Le choix de l’unilatéralisme ou de la réciprocité

Les droits de douane dont on envisage la suppression s’élèvent en moyenne à 1,8%. En 2016, ils ont fourni des recettes à hauteur de 486 millions de francs, soit 0,7% des recettes totales de la Confédération. Si cette dernière accepte de se priver de cette manne, ce sera un cadeau appréciable à l’économie privée, voire aux consommateurs.

On peut donc admettre que le projet est séduisant: peu importe le caractère unilatéral de cet abandon de droits d’entrée, puisque on y gagnera de toute manière. Pourtant cette analyse est un peu courte. Il existe en effet un moyen d’abolir les droits de douane de manière réciproque, en concluant des accords de libre-échange. La Suisse, de longue date, s’est efforcée de développer un tel réseau d’accords, et elle poursuit aujourd’hui dans cette voie, parallèlement à ses relations bilatérales avec l’UE. Par rapport à une suppression unilatérale des droits de douane, un accord de libre-échange apporte un avantage supérieur.
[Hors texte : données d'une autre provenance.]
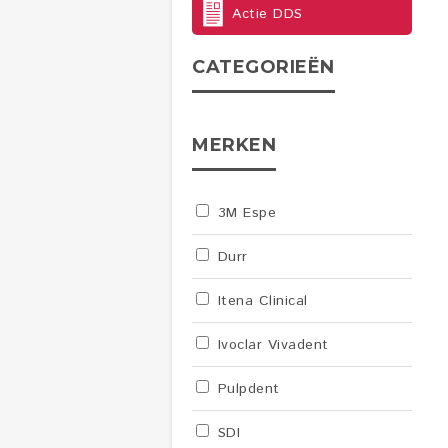
Actie DDS
CATEGORIEËN
MERKEN
3M Espe
Durr
Itena Clinical
Ivoclar Vivadent
Pulpdent
SDI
Il permet de réduire le prix des biens importés, mais aussi de diminuer les coûts d’exportation. Il peut en outre contenir d’autres dispositions, par exemple sur les services, les investissements, les obstacles techniques au commerce, la reconnaissance de la propriété intellectuelle ou des diplômes. En abolissant unilatéralement ses droits de douane, la Suisse ne se priverait-elle pas d’un atout important en vue de la négociation de nouveaux accords de libre-échange?
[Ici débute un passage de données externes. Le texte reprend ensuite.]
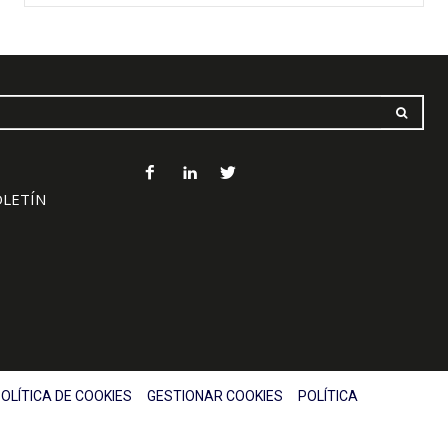
OLETÍN
OLÍTICA DE COOKIES
GESTIONAR COOKIES
POLÍTICA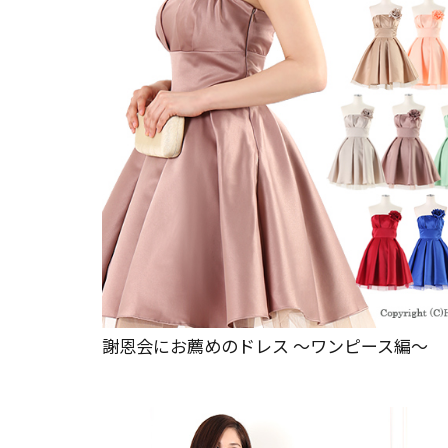
謝恩会にお薦めのドレス ～ワンピース編～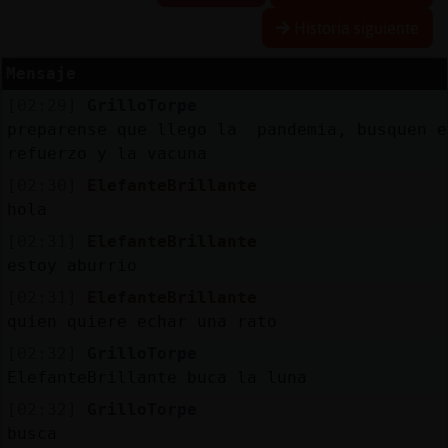
Historia siguiente
Mensaje
Reserva
[02:29]
GrilloTorpe
alias
preparense que llego la pandemia, busquen e
refuerzo y la vacuna
[02:30]
ElefanteBrillante
Actuali
hola
contras
[02:31]
ElefanteBrillante
estoy aburrio
[02:31]
ElefanteBrillante
Actuali
quien quiere echar una rato
IP
[02:32]
GrilloTorpe
virtual
ElefanteBrillante buca la luna
[02:32]
GrilloTorpe
busca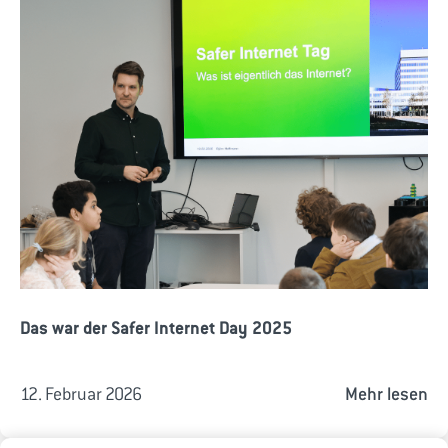
Das war der Safer Internet Day 2025
12. Februar 2026
Mehr lesen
Priorité aux accords de libre-échange

Cette question est centrale pour apprécier l’ensemble du projet. Dans son rapport explicatif, le Conseil fédéral argumente que, dans la négociation d’accords de libre-échange, la promesse d’abolir les droits de douane joue un rôle de moins en moins important. Il fait valoir, précisément, les nombreux autres éléments qui entrent en considération. Il invoque aussi les franchises douanières déjà accordées aux pays en développement. Il en conclut que la perte du pouvoir de négociation ne serait «que mineure».

Les avis recueillis auprès d’un certain nombre d’entreprises sont divisés. Les uns plébiscitent l’avantage immédiat d’un abandon des droits de douane; d’autres jugent sévèrement l’absence de réciprocité. La réalité est que les accords de libre-échange restent indispensables, tout particulièrement dans un contexte marqué par la recrudescence des velléités protectionnistes. En ce sens, la Suisse ne devrait rien entreprendre qui puisse affecter – même de manière «mineure» – sa capacité de négociation.

A défaut d’une analyse plus précise sur le maintien de cette capacité, la prudence commande qu’on renonce à une mesure unilatérale et systématique qui, certes, bénéficierait à l’économie helvétique, mais restreindrait potentiellement la capacité de négocier des accords encore plus bénéfiques.